++++ Records for the exercise
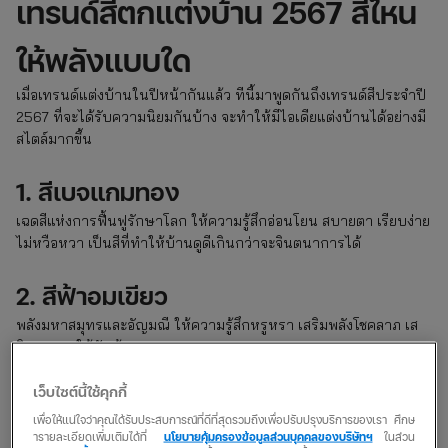
เทรนด์สีตกแต่งบ้าน 2567 สีไหน
ให้พลังแบบใด
เมื่อเทรนด์แต่งบ้านในปีหน้ากันแล้ว ทีนี้มาพูดกันถึงเทรนด์สีประจำปี
2567 ที่จะได้รับความนิยมกันบ้าง จะทำให้มีไอเดียแต่งบ้านได้อย่างมี
สไตล์มากขึ้น
1. สีเบจแกมทอง
เฉดสีแห่งการฟื้นฟูรักษาโลก ให้ความรู้สึกอ่อนโยน สบายตา เรียบง่าย
ไม่หวือหวา เป็นสีที่ทำให้บ้านดูดีเกินกว่าจะจินตนาการได้
2. สีฟ้าอมเขียว
พลังมหาสมุทรและอัญมณี ให้ความรู้สึกหรูหรา เสริมพลังโชคลาภ เส
ริมความมูให้กับบ้าน
เว็บไซต์นี้ใช้คุกกี้
3. สีส้มอมน้ำตาล
เพื่อให้แน่ใจว่าคุณได้รับประสบการณ์ที่ดีที่สุดรวมถึงเพื่อปรับปรุงบริการของเรา ศึกษ
เฉดสีแห่งการเปลี่ยนแปลงและเปลี่ยนผ่าน สร้างพลังบวก มอบความ
ารายละเอียดเพิ่มเติมได้ที่
นโยบายคุ้มครองข้อมูลส่วนบุคคลของบริษัทฯ
ในส่วน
++++++++
▸ **Problem**
Please return every line in the data that includes the string "ความร".

▸ **Problem solution**
เฉดสีแห่งการฟื้นฟูรักษาโลก ให้ความรู้สึกอ่อนโยน สบายตา เรียบง่าย
พลังมหาสมุทรและอัญมณี ให้ความรู้สึกหรูหรา เสริมพลังโชคลาภ เส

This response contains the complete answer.